Records provided:

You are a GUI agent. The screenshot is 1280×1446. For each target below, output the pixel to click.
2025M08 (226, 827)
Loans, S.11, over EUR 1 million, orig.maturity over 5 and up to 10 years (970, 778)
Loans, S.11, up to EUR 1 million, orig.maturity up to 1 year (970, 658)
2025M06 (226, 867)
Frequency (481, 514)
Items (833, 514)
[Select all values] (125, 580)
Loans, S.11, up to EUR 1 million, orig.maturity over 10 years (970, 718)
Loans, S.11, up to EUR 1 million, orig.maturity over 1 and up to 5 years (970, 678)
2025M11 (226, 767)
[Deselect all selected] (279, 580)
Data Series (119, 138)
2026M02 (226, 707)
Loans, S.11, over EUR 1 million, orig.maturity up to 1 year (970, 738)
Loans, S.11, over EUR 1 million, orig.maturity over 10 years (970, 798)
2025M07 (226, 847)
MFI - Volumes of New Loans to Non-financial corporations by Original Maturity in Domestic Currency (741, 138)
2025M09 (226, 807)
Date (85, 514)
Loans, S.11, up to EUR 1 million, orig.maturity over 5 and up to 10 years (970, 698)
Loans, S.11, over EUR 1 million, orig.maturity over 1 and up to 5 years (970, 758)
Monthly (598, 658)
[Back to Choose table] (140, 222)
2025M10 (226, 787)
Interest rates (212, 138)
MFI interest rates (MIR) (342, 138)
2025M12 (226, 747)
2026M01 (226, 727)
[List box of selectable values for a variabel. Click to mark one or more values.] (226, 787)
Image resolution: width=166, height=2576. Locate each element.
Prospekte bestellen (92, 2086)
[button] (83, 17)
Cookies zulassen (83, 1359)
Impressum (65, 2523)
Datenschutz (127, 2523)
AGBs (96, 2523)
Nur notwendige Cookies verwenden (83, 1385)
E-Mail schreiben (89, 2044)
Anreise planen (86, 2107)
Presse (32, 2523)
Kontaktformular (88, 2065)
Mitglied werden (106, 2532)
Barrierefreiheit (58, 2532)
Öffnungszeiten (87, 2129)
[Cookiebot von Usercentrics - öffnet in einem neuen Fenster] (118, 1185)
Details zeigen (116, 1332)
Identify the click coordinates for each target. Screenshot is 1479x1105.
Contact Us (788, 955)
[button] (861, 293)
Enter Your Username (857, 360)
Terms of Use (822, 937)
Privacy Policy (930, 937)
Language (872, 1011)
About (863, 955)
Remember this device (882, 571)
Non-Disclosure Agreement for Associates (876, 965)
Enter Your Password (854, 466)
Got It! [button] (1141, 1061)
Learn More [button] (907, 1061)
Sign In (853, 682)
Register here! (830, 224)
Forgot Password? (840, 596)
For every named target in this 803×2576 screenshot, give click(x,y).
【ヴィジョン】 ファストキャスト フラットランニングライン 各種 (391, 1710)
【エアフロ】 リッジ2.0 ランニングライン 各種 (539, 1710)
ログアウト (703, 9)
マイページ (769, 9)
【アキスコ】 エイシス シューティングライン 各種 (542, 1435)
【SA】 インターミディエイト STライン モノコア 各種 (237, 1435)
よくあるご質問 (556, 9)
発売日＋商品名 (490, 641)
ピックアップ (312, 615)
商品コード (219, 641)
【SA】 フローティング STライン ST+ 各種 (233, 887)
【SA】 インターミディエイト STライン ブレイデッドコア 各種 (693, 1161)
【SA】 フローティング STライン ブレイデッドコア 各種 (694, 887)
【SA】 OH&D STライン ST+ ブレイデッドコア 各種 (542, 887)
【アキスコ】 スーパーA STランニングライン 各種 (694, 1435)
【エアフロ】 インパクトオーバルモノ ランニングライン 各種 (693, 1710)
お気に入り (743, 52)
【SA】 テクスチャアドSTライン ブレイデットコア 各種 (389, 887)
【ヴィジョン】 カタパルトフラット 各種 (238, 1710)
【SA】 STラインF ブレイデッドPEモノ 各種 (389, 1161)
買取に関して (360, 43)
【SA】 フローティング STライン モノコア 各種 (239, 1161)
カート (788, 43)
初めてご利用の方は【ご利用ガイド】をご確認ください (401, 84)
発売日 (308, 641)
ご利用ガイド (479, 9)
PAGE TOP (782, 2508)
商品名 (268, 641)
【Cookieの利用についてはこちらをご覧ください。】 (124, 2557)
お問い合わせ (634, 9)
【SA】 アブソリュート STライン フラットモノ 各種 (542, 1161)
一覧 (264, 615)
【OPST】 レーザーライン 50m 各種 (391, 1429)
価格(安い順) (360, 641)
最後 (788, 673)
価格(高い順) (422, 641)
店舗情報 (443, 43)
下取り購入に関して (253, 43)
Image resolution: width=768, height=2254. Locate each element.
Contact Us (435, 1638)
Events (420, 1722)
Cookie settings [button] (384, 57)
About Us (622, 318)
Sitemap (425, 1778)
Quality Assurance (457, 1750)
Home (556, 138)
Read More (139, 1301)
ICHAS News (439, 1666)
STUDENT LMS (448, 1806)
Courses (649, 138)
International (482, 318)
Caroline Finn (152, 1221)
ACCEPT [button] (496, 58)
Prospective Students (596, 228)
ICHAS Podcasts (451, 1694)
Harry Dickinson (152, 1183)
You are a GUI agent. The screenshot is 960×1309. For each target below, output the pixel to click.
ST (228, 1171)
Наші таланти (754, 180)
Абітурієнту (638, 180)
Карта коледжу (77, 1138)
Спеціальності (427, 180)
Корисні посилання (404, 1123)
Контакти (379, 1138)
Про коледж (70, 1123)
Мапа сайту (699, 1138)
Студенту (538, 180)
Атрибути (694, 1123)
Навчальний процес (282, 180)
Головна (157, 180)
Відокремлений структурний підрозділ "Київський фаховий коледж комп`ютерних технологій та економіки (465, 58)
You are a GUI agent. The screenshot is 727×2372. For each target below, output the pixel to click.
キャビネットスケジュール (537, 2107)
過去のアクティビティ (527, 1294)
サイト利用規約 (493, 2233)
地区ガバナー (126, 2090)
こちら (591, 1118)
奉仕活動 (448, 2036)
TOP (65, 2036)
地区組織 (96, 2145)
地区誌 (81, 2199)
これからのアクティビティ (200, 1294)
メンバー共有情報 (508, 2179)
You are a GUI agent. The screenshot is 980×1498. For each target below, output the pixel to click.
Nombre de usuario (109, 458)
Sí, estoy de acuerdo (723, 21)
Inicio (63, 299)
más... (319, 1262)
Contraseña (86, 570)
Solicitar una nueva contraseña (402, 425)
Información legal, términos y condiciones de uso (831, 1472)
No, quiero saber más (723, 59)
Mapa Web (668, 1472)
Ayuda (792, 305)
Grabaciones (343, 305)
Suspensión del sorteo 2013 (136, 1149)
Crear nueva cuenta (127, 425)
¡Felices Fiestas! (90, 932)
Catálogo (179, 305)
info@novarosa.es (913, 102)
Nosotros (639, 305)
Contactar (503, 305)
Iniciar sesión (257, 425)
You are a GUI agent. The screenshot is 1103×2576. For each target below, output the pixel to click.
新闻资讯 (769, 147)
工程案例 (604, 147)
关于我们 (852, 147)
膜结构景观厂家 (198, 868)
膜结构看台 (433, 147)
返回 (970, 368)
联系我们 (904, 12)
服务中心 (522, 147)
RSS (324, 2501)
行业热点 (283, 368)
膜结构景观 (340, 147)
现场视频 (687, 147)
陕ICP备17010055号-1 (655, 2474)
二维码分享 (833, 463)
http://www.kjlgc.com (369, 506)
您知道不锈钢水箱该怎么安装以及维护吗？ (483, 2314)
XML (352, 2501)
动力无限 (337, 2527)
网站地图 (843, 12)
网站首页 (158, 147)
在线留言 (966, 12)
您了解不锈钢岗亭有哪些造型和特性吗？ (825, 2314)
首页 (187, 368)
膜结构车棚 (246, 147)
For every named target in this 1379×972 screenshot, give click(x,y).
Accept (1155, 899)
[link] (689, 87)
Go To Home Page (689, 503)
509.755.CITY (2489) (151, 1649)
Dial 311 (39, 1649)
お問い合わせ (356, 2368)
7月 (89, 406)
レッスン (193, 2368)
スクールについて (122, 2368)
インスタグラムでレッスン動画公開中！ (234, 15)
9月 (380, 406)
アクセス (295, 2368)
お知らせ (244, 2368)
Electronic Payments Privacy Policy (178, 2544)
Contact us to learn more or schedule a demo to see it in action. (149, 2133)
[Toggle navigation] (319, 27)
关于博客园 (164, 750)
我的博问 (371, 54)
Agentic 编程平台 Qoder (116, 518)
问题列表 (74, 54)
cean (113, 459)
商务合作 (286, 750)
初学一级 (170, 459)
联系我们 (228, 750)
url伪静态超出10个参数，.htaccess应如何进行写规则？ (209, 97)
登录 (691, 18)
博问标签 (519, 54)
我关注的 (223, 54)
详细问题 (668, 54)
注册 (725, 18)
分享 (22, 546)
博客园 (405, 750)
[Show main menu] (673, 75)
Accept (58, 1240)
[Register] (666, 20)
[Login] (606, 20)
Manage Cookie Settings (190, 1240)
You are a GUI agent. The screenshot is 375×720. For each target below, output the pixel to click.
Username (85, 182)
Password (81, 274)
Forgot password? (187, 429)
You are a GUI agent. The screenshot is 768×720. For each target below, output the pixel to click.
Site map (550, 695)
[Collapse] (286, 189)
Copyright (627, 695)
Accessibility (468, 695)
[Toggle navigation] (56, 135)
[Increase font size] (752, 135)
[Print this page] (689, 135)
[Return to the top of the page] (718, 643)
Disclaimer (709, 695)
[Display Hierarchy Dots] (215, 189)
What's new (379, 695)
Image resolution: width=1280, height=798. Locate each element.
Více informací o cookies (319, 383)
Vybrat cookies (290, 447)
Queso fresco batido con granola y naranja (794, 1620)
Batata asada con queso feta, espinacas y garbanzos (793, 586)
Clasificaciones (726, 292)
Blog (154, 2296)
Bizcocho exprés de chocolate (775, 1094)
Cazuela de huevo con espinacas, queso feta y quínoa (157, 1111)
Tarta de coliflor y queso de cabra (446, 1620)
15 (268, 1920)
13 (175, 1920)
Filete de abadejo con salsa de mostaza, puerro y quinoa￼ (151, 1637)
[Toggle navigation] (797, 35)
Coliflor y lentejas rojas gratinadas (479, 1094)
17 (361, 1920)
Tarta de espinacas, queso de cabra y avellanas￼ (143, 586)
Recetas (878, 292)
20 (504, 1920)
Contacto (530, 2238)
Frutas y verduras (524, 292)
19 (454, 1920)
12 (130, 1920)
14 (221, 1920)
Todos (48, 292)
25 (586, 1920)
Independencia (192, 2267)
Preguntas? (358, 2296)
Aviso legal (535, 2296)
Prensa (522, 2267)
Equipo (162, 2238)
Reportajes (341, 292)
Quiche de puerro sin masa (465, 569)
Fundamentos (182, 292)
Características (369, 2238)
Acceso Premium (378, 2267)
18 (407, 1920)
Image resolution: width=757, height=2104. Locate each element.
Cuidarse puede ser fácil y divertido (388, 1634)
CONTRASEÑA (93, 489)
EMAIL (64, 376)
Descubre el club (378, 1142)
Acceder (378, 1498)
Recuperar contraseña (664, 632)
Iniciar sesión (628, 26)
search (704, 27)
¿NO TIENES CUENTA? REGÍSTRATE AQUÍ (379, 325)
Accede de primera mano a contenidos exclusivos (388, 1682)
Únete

Exercise: What are the lines from the one with "Quiche de puerro sin masa (465, 569)" through the end of the records above? Set them down exactly, both ends included, and nothing else.

Task result:
Quiche de puerro sin masa (465, 569)
Fundamentos (182, 292)
Características (369, 2238)
Acceso Premium (378, 2267)
18 (407, 1920)
Image resolution: width=757, height=2104. Locate each element.
Cuidarse puede ser fácil y divertido (388, 1634)
CONTRASEÑA (93, 489)
EMAIL (64, 376)
Descubre el club (378, 1142)
Acceder (378, 1498)
Recuperar contraseña (664, 632)
Iniciar sesión (628, 26)
search (704, 27)
¿NO TIENES CUENTA? REGÍSTRATE AQUÍ (379, 325)
Accede de primera mano a contenidos exclusivos (388, 1682)
Únete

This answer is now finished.